Triumvirette is a triptych of short plays by a trio of American graduates from East 15 Acting School – Kaitlin Gould, Kelly Blaze and Kimberly Hoffman. Each is quite different in tone and style, but each has a strong point to make about the perception of women, if sometimes a little too heavy handedly to be fully effective.
Gould takes to the stage in gym wear eyeing herself in an imagined mirror. It’s not narcissism that draws her to it though. Placing a bucket over her head and pawing at what she believes to be flabbiness, her self-perception is soon made clear. She plunges mouth first into a chocolate cake to introduce her eating disorder, and as the short piece progresses, the cake gets eaten in an ever grosser manner, topped off with cream squirted straight into her mouth. The character, Alice – the piece is called Mirrors and is preceded by Jefferson Airplane’s White Rabbit so the Looking Glass reference is clear – has a family and friends backstory that adds to this negative self-image. It is strongly and confidently acted, and in its short duration is perhaps more notable for its creator’s acting talent than for any particularly distinctive treatment of its subject matter, even if it is sound enough in itself.

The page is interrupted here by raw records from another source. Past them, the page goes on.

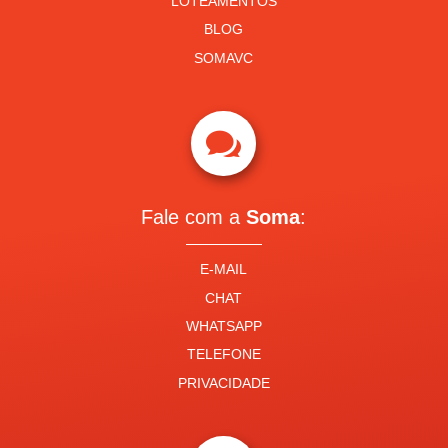
LOTEAMENTOS
BLOG
SOMAVC

Fale com a
Soma
:
E-MAIL
CHAT
WHATSAPP
TELEFONE
PRIVACIDADE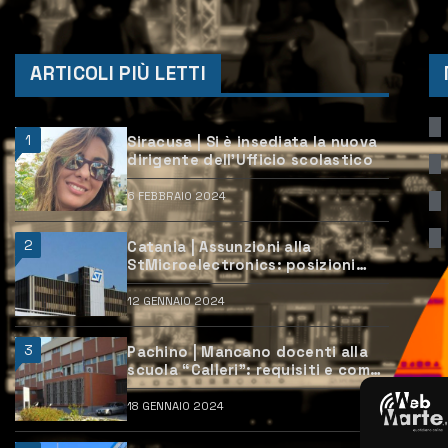
ARTICOLI PIÙ LETTI
1
Siracusa | Si è insediata la nuova
dirigente dell’Ufficio scolastico
6 FEBBRAIO 2024
2
Catania | Assunzioni alla
StMicroelectronics: posizioni
aperte e come candidarsi
12 GENNAIO 2024
3
Pachino | Mancano docenti alla
scuola “Calleri”: requisiti e come
candidarsi
18 GENNAIO 2024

Second up and much longer, Battle of the Trident is a fun piece. Blaze herself plays a girl-nerd, who has three boy-nerds coming round to play the Game of Thrones board game, one of whom she hopes might stick around afterwards to assist with her sexual awakening. She frets to her collection of cuddly toys and fantasy models about the prospect of losing her virginity, before deciding it’s time they were retired to the cupboard for their own good. Naturally and somewhat predictably, things don’t go entirely according to plan once the boys arrive, but it all makes for easy, enjoyable viewing and Blaze is in command of the piece throughout. We also get some Game of Thrones “sex music” which is a nice touch.
Shtick Up For Yourself by Kimberly Hoffman is the most complex of the three, and even in its short timespan, shows pleasing depth. Hoffman has found a neat framework for her piece. She plays Bea, a stand-up on a male-dominated comedy circuit. Wearing heels and party dress, and making dick and slut jokes, she knows very well what her audience and fellow comics expect of her, and detests it. She starts off joshing, but in asides to the others on the bill and to us, falls out of her routine to makes her hate and anger clear. She’s conflicted by what she is doing to advance her career, but defiant that once she hits the top, things will be done on her terms.
It is a strong and passionate piece, but it does rush to make its point. It could usefully linger longer in stand-up mode (even if Hoffman doesn’t look entirely comfortable in the role) before really letting rip, which she does very effectively. There’s also a sense that this might play more strongly on an American scene full of jock comedians, than in Edinburgh in 2016, where there are visibly a number of high-profile female comics who don’t play that game, and the majority of male comics are self-loathing beta males playing more feminist than thou. Nevertheless, the piece definitely has legs.
All three pieces in Triumvirette shape like works-in-progress, but their creators have approached the Fringe the right way, sharing an hour that showcases their individual talents well. The route is one that other early career performers might consider.